I'm a pretty conservative Christian. And I've lived most of my life in pretty conservative Christian circles. My Facebook addiction, however, has connected me again with some good old friends who are pretty liberal Christians. Well . . . "pretty" liberal? A couple I can safely call radically liberal. And they would wear the title with pride.
Hearing their point of view on things is always valuable for me, because sometimes they're right. (Of course, just because they're right, it doesn't necessarily follow that I'm wrong . . . ! ) There are a few issues that we have marked, profound disagreement on. But on probably the majority of spiritual questions that come up, we agree more than we disagree -- and our disagreement usually has more to do with a question of emphasis.

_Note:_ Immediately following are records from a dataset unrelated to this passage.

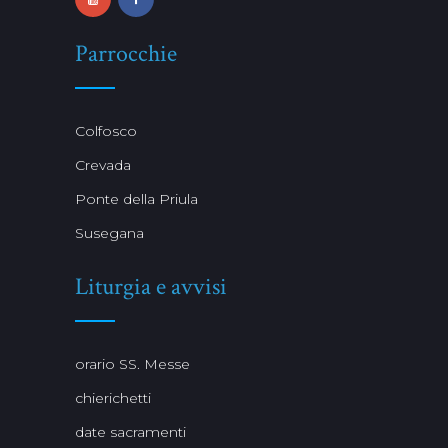
Parrocchie
Colfosco
Crevada
Ponte della Priula
Susegana
Liturgia e avvisi
orario SS. Messe
chierichetti
date sacramenti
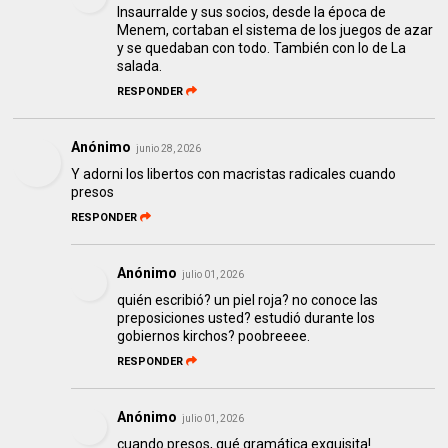
Insaurralde y sus socios, desde la época de
Menem, cortaban el sistema de los juegos de azar
y se quedaban con todo. También con lo de La
salada.
RESPONDER
Anónimo
junio 28, 2026
Y adorni los libertos con macristas radicales cuando
presos
RESPONDER
Anónimo
julio 01, 2026
quién escribió? un piel roja? no conoce las
preposiciones usted? estudió durante los
gobiernos kirchos? poobreeee.
RESPONDER
Anónimo
julio 01, 2026
cuando presos, qué gramática exquisita!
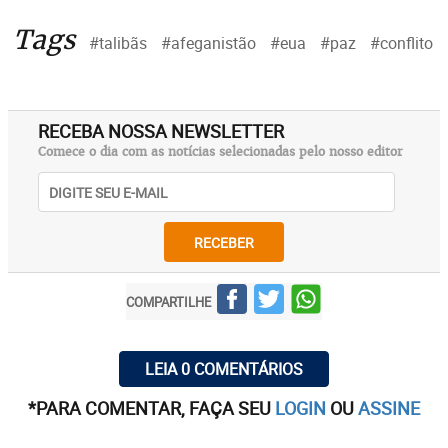
Tags
#talibãs
#afeganistão
#eua
#paz
#conflito
RECEBA NOSSA NEWSLETTER
Comece o dia com as notícias selecionadas pelo nosso editor
RECEBER
COMPARTILHE
LEIA 0 COMENTÁRIOS
*PARA COMENTAR, FAÇA SEU
LOGIN
OU
ASSINE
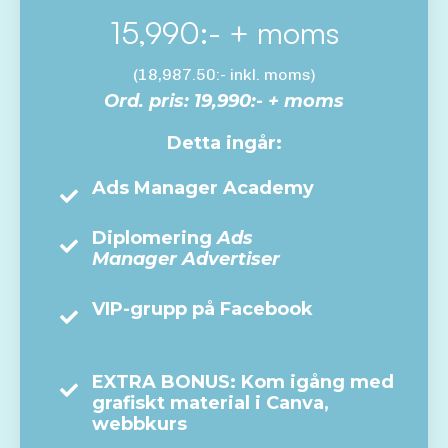
15,990:- + moms
(18,987.50:- inkl. moms)
Ord. pris: 19,990:- + moms
Detta ingår:
Ads Manager Academy
Diplomering
Ads
Manager Advertiser
VIP-grupp på Facebook
EXTRA BONUS: Kom igång med
grafiskt material i Canva,
webbkurs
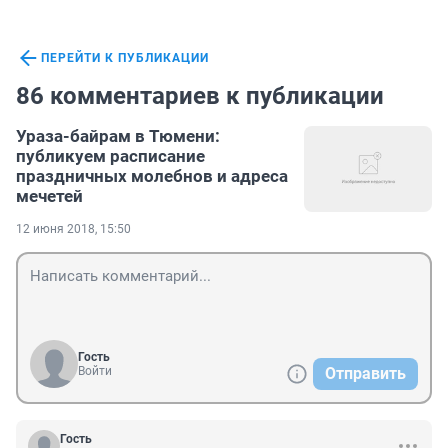
ПЕРЕЙТИ К ПУБЛИКАЦИИ
86 комментариев к публикации
Ураза-байрам в Тюмени:
публикуем расписание
праздничных молебнов и адреса
мечетей
12 июня 2018, 15:50
Гость
Войти
Отправить
Гость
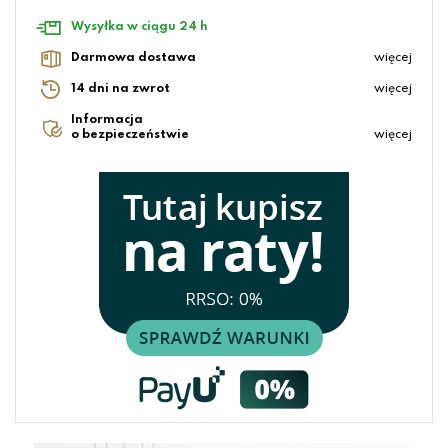
Wysyłka w ciągu 24 h
Darmowa dostawa
więcej
14 dni na zwrot
więcej
Informacja
o bezpieczeństwie
więcej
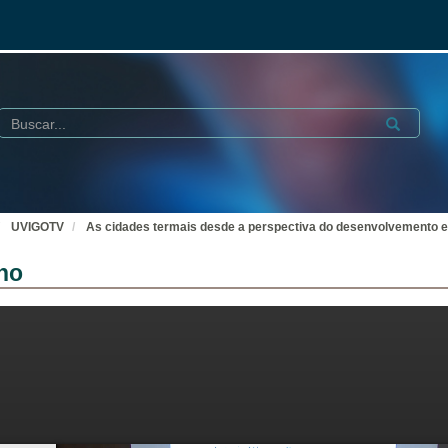
Buscar
Submit
UVIGOTV
As cidades termais desde a perspectiva do desenvolvemento 
no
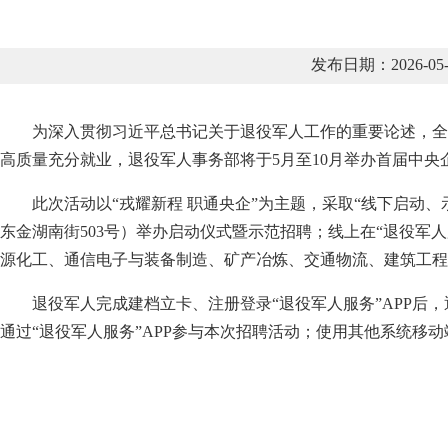
发布日期：2026-
为深入贯彻习近平总书记关于退役军人工作的重要论述，全
高质量充分就业，退役军人事务部将于5月至10月举办首届中
此次活动以“戎耀新程 职通央企”为主题，采取“线下启动
东金湖南街503号）举办启动仪式暨示范招聘；线上在“退役军
源化工、通信电子与装备制造、矿产冶炼、交通物流、建筑工程
退役军人完成建档立卡、注册登录“退役军人服务”APP
通过“退役军人服务”APP参与本次招聘活动；使用其他系统移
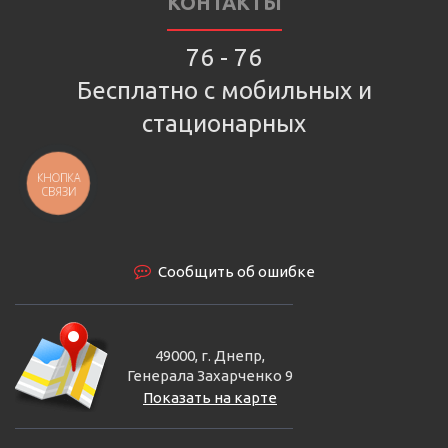
КОНТАКТЫ
76 - 76
Бесплатно с мобильных и
стационарных
КНОПКА
СВЯЗИ
Сообщить об ошибке
49000, г. Днепр,
Генерала Захарченко 9
Показать на карте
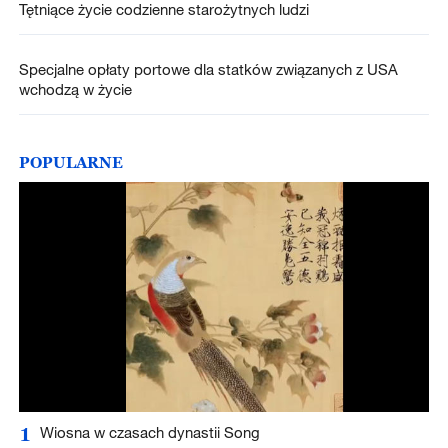
Tętniące życie codzienne starożytnych ludzi
Specjalne opłaty portowe dla statków związanych z USA
wchodzą w życie
POPULARNE
1
Wiosna w czasach dynastii Song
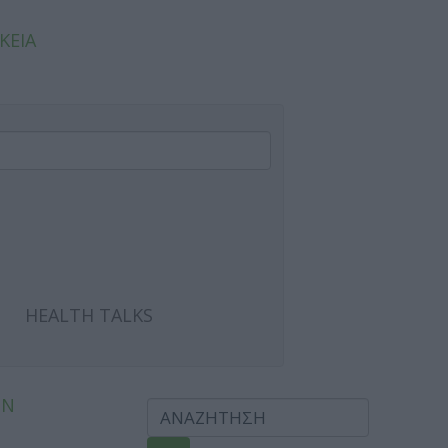
ΚΕΙΑ
HEALTH TALKS
ΩΝ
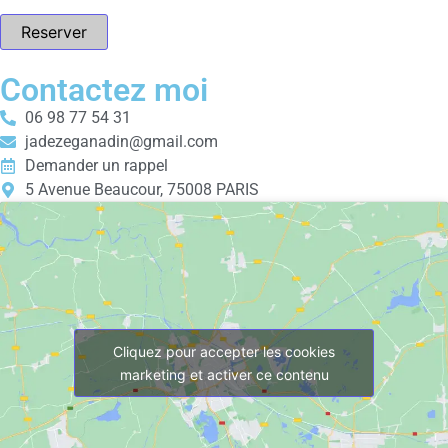
Reserver
Contactez moi
06 98 77 54 31
jadezeganadin@gmail.com
Demander un rappel
5 Avenue Beaucour, 75008 PARIS
Cliquez pour accepter les cookies
marketing et activer ce contenu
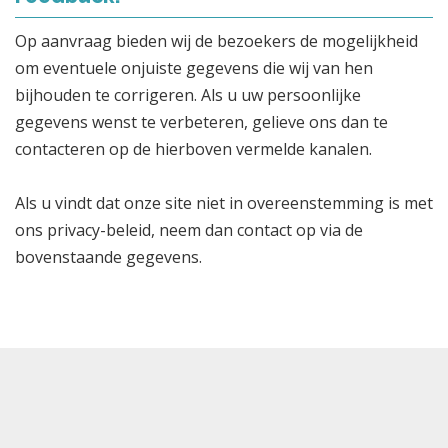
Op aanvraag bieden wij de bezoekers de mogelijkheid
om eventuele onjuiste gegevens die wij van hen
bijhouden te corrigeren. Als u uw persoonlijke
gegevens wenst te verbeteren, gelieve ons dan te
contacteren op de hierboven vermelde kanalen.
Als u vindt dat onze site niet in overeenstemming is met
ons privacy-beleid, neem dan contact op via de
bovenstaande gegevens.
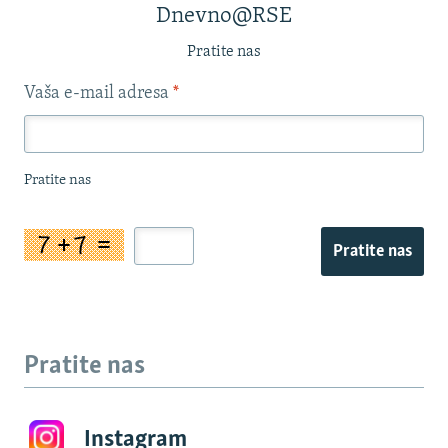
Dnevno@RSE
Pratite nas
Vaša e-mail adresa
*
Pratite nas
Pratite nas
Pratite nas
Instagram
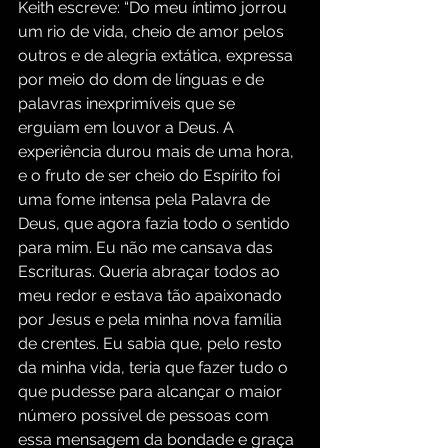
Keith escreve: “Do meu íntimo jorrou 
um rio de vida, cheio de amor pelos 
outros e de alegria extática, expressa 
por meio do dom de línguas e de 
palavras inexprimíveis que se 
erguiam em louvor a Deus. A 
experiência durou mais de uma hora, 
e o fruto de ser cheio do Espírito foi 
uma fome intensa pela Palavra de 
Deus, que agora fazia todo o sentido 
para mim. Eu não me cansava das 
Escrituras. Queria abraçar todos ao 
meu redor e estava tão apaixonado 
por Jesus e pela minha nova família 
de crentes. Eu sabia que, pelo resto 
da minha vida, teria que fazer tudo o 
que pudesse para alcançar o maior 
número possível de pessoas com 
essa mensagem da bondade e graça 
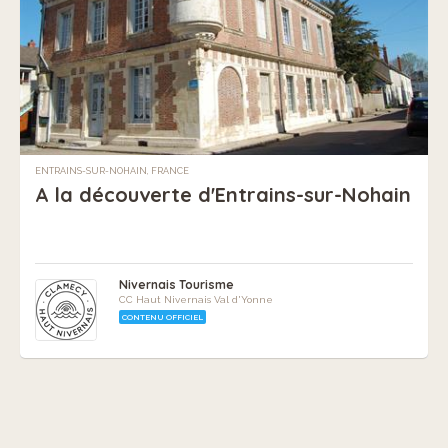
ENTRAINS-SUR-NOHAIN, FRANCE
A la découverte d'Entrains-sur-Nohain
Nivernais Tourisme
CC Haut Nivernais Val d'Yonne
CONTENU OFFICIEL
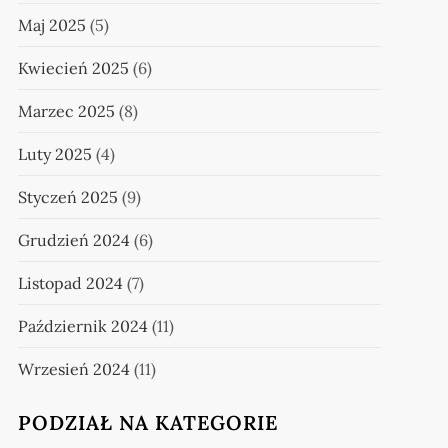
Maj 2025
(5)
Kwiecień 2025
(6)
Marzec 2025
(8)
Luty 2025
(4)
Styczeń 2025
(9)
Grudzień 2024
(6)
Listopad 2024
(7)
Październik 2024
(11)
Wrzesień 2024
(11)
PODZIAŁ NA KATEGORIE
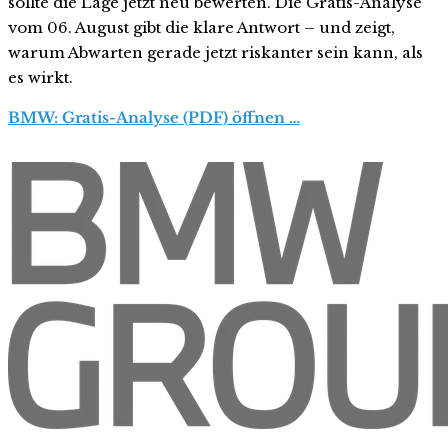
sollte die Lage jetzt neu bewerten. Die Gratis-Analyse
vom 06. August gibt die klare Antwort – und zeigt,
warum Abwarten gerade jetzt riskanter sein kann, als
es wirkt.
BMW: Gratis-Analyse (PDF) öffnen …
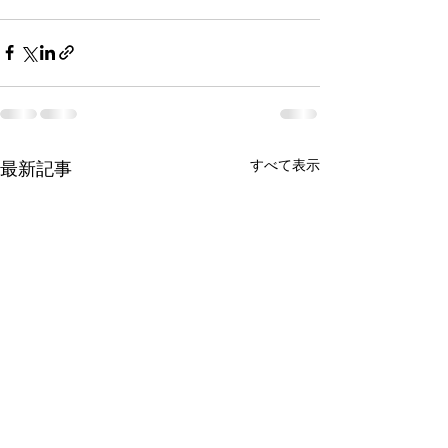
すべて表示
最新記事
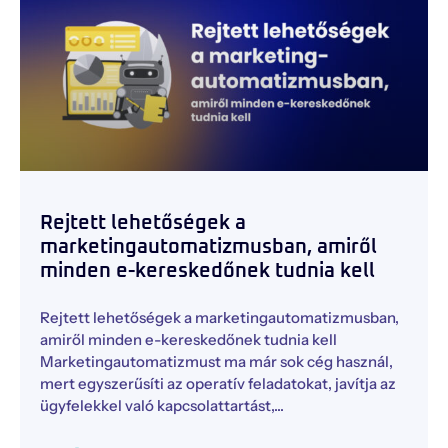
Rejtett lehetőségek a
marketingautomatizmusban, amiről
minden e-kereskedőnek tudnia kell
Rejtett lehetőségek a marketingautomatizmusban,
amiről minden e-kereskedőnek tudnia kell
Marketingautomatizmust ma már sok cég használ,
mert egyszerűsíti az operatív feladatokat, javítja az
ügyfelekkel való kapcsolattartást,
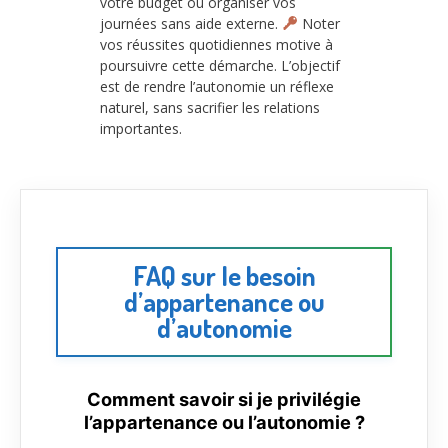
votre budget ou organiser vos
journées sans aide externe.
Noter
vos réussites quotidiennes motive à
poursuivre cette démarche. L’objectif
est de rendre l’autonomie un réflexe
naturel, sans sacrifier les relations
importantes.
FAQ sur le besoin
d’appartenance ou
d’autonomie
Comment savoir si je privilégie
l’appartenance ou l’autonomie ?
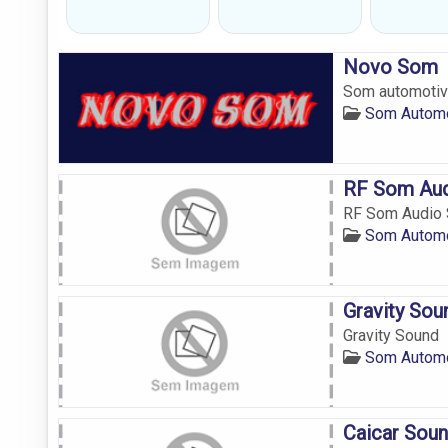
Novo Som
Som automotivo
Som Automo
RF Som Aud
RF Som Audio
Som Automo
Gravity Sou
Gravity Sound
Som Automo
Caicar Sou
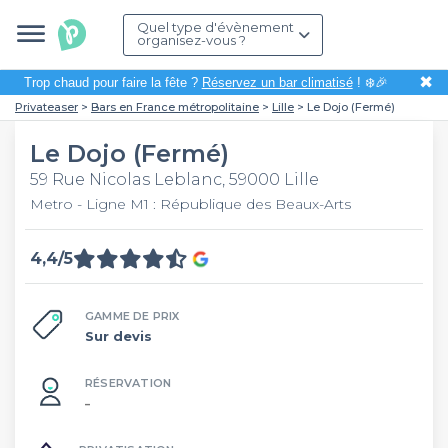
Quel type d'évènement
organisez-vous ?
✖
Trop chaud pour faire la fête ?
Réservez un bar climatisé
! ❄️🎉
Privateaser
Bars en France métropolitaine
Lille
Le Dojo (Fermé)
Le Dojo (Fermé)
59 Rue Nicolas Leblanc, 59000 Lille
Metro - Ligne M1 : République des Beaux-Arts
4,4/5
GAMME DE PRIX
Sur devis
RÉSERVATION
–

For example, "social justice" seems to be a hot-button topic in most of the liberal Christian world I've been exposed to. Helping the oppressed, standing in solidarity with victims of injustice. And I don't know anyone in my camp who would argue against that idea. But my liberal friends just give it more emphasis -- probably in reaction to the seeming apathy they've seen in other Christians. And rightfully so. While liberals certainly don't have the corner on compassion, they do seem more willing to show it whole-heartedly, with no "spiritual agenda" attached.
Interesting isn't it that the Church has a long history of lifting up the oppressed, the needy, the forgotten, the unwanted (think hospitals, orphanages, etc. etc.) -- while at the same time, it has a long history of intolerance and oppression toward those it disagrees with (think Crusades, witch hunts, etc. etc.). How can the Christian Church be such a schizophrenic organism? Because it is made up of fallen, imperfect Christians.
And because the task we are given -- to be the hands, feet, and face of God on earth -- is a formidable and complex one. We are to love perfectly, as God loves us all. We are called to be holy, as God is holy. And to do them both at the same time requires an indwelling God doing it through us. We simply aren't capable.
I admire liberal Christians I know for their commitment to the downtrodden. They see this as a command from Christ that is not meant just to be obeyed in our free time, as it is convenient for us, but as one which requires personal sacrifice and a willingness to enter into someone else's suffering. I have much to learn from them.
I wonder what they would have to learn from me.